New Zealand prime minister Jacinda Ardern promised on Tuesday that the man responsible for last week’s deadly mosque massacres would face ‘the full force of the law’, as she vowed never to utter his name.
‘He sought many things from his act of terror, but one was notoriety - that is why you will never hear me mention his name,’ Ardern said in an emotional address to a special meeting of parliament, which she opened with the Arabic greeting ‘as salaam aleikum’ - ‘peace be upon you’.
‘I implore you - speak the names of those who were lost rather than the name of the man who took them,’ she told the gathering in Wellington, four days after the massacre in the southern city of Christchurch.
‘He is a terrorist. He is a criminal. He is an extremist. But he will, when I speak, be nameless,’ she said.
Australian Brenton Tarrant, 28, was captured by police and has been charged with one count of murder, but Ardern assured parliament other charges would follow.
‘He will face the full force of the law in New Zealand,’ she said.

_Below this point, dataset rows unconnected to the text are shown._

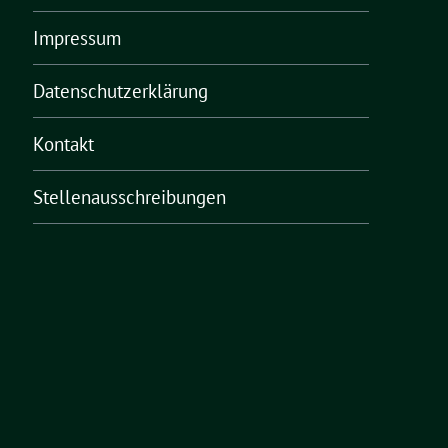
Impressum
Datenschutzerklärung
Kontakt
Stellenausschreibungen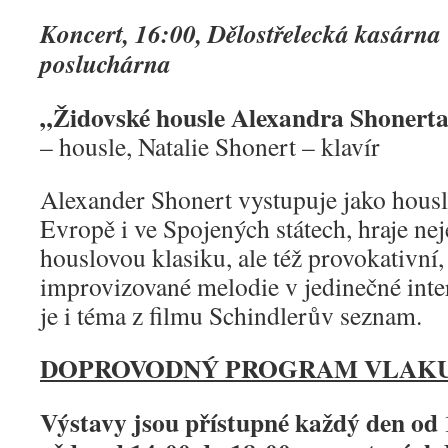
Koncert, 16:00, Dělostřelecká kasárna
posluchárna
„Židovské housle Alexandra Shonert
– housle, Natalie Shonert – klavír
Alexander Shonert vystupuje jako houslo
Evropě i ve Spojených státech, hraje ne
houslovou klasiku, ale též provokativní
improvizované melodie v jedinečné inte
je i téma z filmu Schindlerův seznam.
DOPROVODNÝ PROGRAM VLAKU 
Výstavy jsou přístupné každý den od 1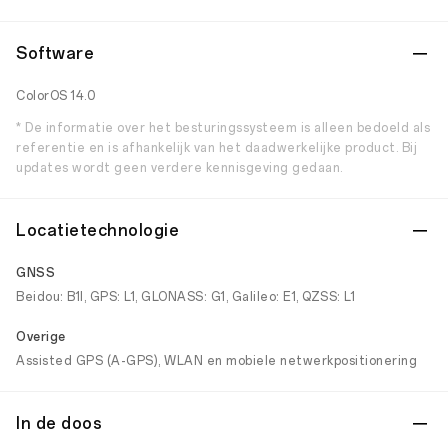
Software
ColorOS 14.0
* De informatie over het besturingssysteem is alleen bedoeld als
referentie en is afhankelijk van het daadwerkelijke product. Bij
updates wordt geen verdere kennisgeving gedaan.
Locatietechnologie
GNSS
Beidou: B1I, GPS: L1, GLONASS: G1, Galileo: E1, QZSS: L1
Overige
Assisted GPS (A-GPS), WLAN en mobiele netwerkpositionering
In de doos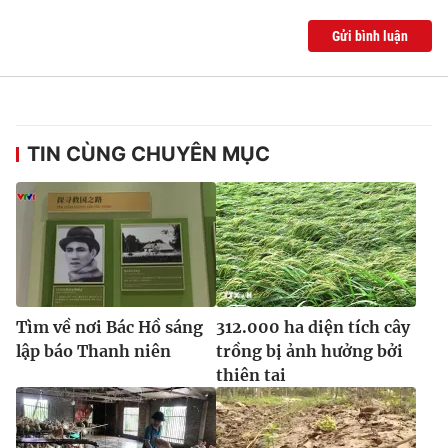
Gửi bình luận
TIN CÙNG CHUYÊN MỤC
Tìm về nơi Bác Hồ sáng
312.000 ha diện tích cây
lập báo Thanh niên
trồng bị ảnh hưởng bởi
thiên tai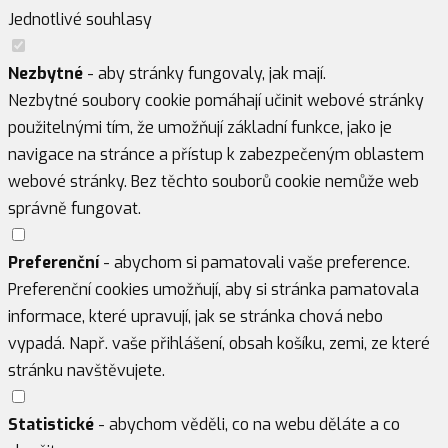
Jednotlivé souhlasy
Nezbytné
- aby stránky fungovaly, jak mají.
Nezbytné soubory cookie pomáhají učinit webové stránky
použitelnými tím, že umožňují základní funkce, jako je
navigace na stránce a přístup k zabezpečeným oblastem
webové stránky. Bez těchto souborů cookie nemůže web
správně fungovat.
Preferenční
- abychom si pamatovali vaše preference.
Preferenční cookies umožňují, aby si stránka pamatovala
informace, které upravují, jak se stránka chová nebo
vypadá. Např. vaše přihlášení, obsah košíku, zemi, ze které
stránku navštěvujete.
Statistické
- abychom věděli, co na webu děláte a co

Ardern has promised reforms to New Zealand gun laws which allowed Tarrant to legally purchase the weapons he used in the attack, including semi-automatic rifles.

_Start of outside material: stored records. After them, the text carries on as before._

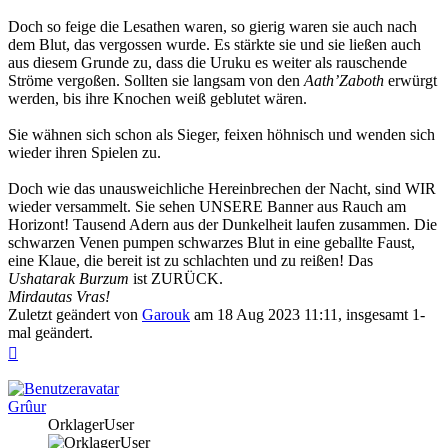
Doch so feige die Lesathen waren, so gierig waren sie auch nach
dem Blut, das vergossen wurde. Es stärkte sie und sie ließen auch
aus diesem Grunde zu, dass die Uruku es weiter als rauschende
Ströme vergoßen. Sollten sie langsam von den
Aath’Zaboth
erwürgt
werden, bis ihre Knochen weiß geblutet wären.
Sie wähnen sich schon als Sieger, feixen höhnisch und wenden sich
wieder ihren Spielen zu.
Doch wie das unausweichliche Hereinbrechen der Nacht, sind WIR
wieder versammelt. Sie sehen UNSERE Banner aus Rauch am
Horizont! Tausend Adern aus der Dunkelheit laufen zusammen. Die
schwarzen Venen pumpen schwarzes Blut in eine geballte Faust,
eine Klaue, die bereit ist zu schlachten und zu reißen! Das
Ushatarak Burzum
ist ZURÜCK.
Mirdautas Vras!
Zuletzt geändert von
Garouk
am 18 Aug 2023 11:11, insgesamt 1-
mal geändert.
Nach
oben
Grûur
OrklagerUser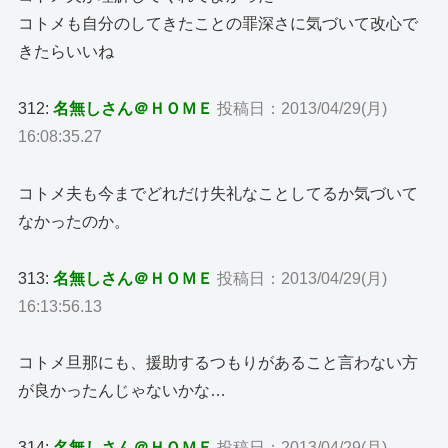
コトメも自分のしてきたことの罪深さに気づいて改心で
きたらいいね
312:
名無しさん＠ＨＯＭＥ
投稿日：2013/04/29(月)
16:08:35.27
コトメ夫も今までどれだけ失礼なことしてるか気づいて
なかったのか。
313:
名無しさん＠ＨＯＭＥ
投稿日：2013/04/29(月)
16:13:56.13
コトメ旦那にも、援助するつもりがあること言わない方
が良かったんじゃないかな…
314:
名無しさん＠ＨＯＭＥ
投稿日：2013/04/29(月)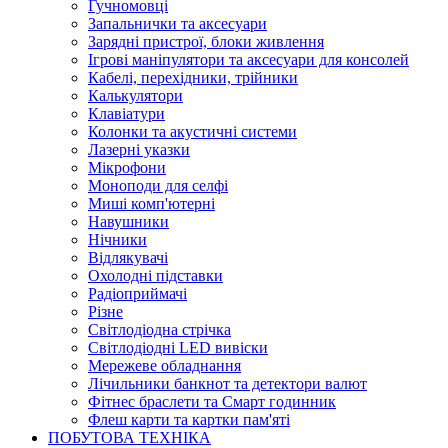
Гучномовці
Запальнички та аксесуари
Зарядні пристрої, блоки живлення
Ігрові маніпулятори та аксесуари для консолей
Кабелі, перехідники, трійники
Калькулятори
Клавіатури
Колонки та акустичні системи
Лазерні указки
Мікрофони
Моноподи для селфі
Миші комп'ютерні
Навушники
Нічники
Відлякувачі
Охолодні підставки
Радіоприймачі
Різне
Світлодіодна стрічка
Світлодіодні LED вивіски
Мережеве обладнання
Лічильники банкнот та детектори валют
Фітнес браслети та Смарт годинник
Флеш карти та картки пам'яті
ПОБУТОВА ТЕХНІКА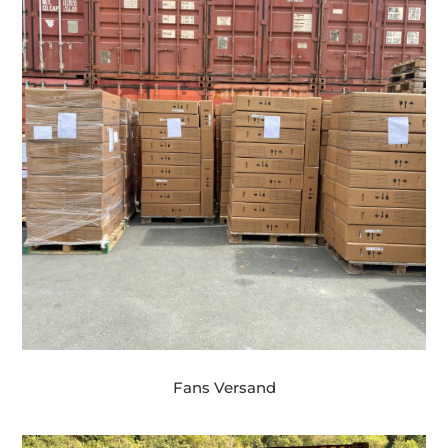
Fans Versand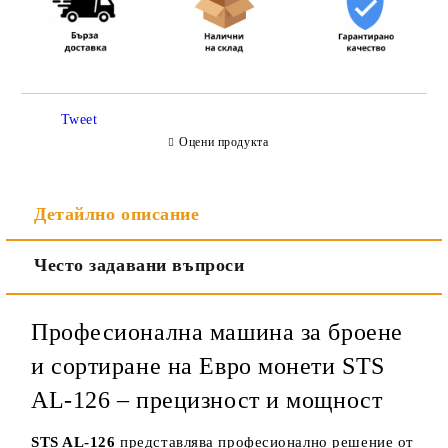
Съгласен съм с
Политиката за лични данни
Tweet
Ние ще се свържем с вас в рамките на работния ден.
Оцени продукта
Детайлно описание
Често задавани въпроси
Професионална машина за броене
и сортиране на Евро монети STS
AL-126 – прецизност и мощност
STS AL-126
представлява професионално решение от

And she announced a full review of how the Australian - an avowed white supremacist - was able to plan and carry out the attacks in New Zealand under the radar of security services.
‘The person who committed these acts was not from here. He was not raised here. He did not find his ideology here. But that is not to say that those very same views do not live here,’ she said.
The bodies of six of the Christchurch massacre victims have been released to their families, New Zealand police said Tuesday, but they warned only a fraction of the 50 people killed had been fully identified, with the delay angering anguished relatives.
Muslims whose loved ones were gunned down by an Australian white supremacist at two mosques last Friday have had their grief compounded by the failure of the authorities to return bodies to families in time for a speedy burial, as required under Islamic custom.
Police in Christchurch said only 12 of the 50 victims had been identified, and appeared to warn next of kin to brace for further delays.
‘We are doing all we can to undertake this work as quickly as possible and return the victims to their loved ones,’ a police statement said.
‘While identification may seem straightforward the reality is much more complex, particularly in a situation like this.’
But the forensic delays are casting a cloud over New Zealand’s handling of the horrific ordeal.
Dozens of relatives of the deceased have already begun arriving from around the world ahead of expected funerals which have already been delayed far beyond the 24 hours after death usually observed under Islam.
Peter Elms of New Zealand’s immigration department said 65 visas had been granted for overseas family members so far.
Christchurch police said post-mortems had been completed on all 50 victims.
But only 12 had been ‘identified to the satisfaction of the coroner’ nearly a week after the rampage.
Javed Dadabhai, who travelled from Auckland to help bury his cousin, said families and volunteers had been warned of a slow process.
‘The majority of people still have not had the opportunity to see their family members,’ he said.
Mohamed Safi, 23, whose father Matiullah Safi died in Al Noor mosque, pleaded for officials to let him identify his father and set a date for his burial.
‘There’s nothing they are offering,’ Safi, an Afghan refugee, said outside a family support centre.
‘They are just saying they are doing their procedures, they are doing their process. But what process? Why do I not know what you are going through to identify the body... Why am I not contacted as an immediate family member?’
In a rambling manifesto, the gunman had said he was motivated partly by a desire to stoke a violent response from Muslims and a religious war between Islam and the West.
The Islamic State group, in a message on social media, appeared to encourage retaliatory attacks.
‘The scenes of killing in the two mosques... incite members of the caliphate living there to avenge their religion and the children of the umma (Muslims) who were are being slaughtered in all corners of the earth with the sponsorship and blessing of the Crusader countries,’ it said.
Following the mass shooting, Ardern has promised to reform New Zealand laws that allowed the gunman to legally purchase weapons used in the attack.
New Zealanders have already begun answering government appeals to hand in their weapons, including John Hart, a farmer in the North Island district of Masterton.
Hart said it was an easy decision for him to hand in his semi-automatic
and tweeted: ‘on the farm they are a useful tool in some circumstances, but my convenience doesn’t outweigh the risk of misuse. We don’t need these in our country.’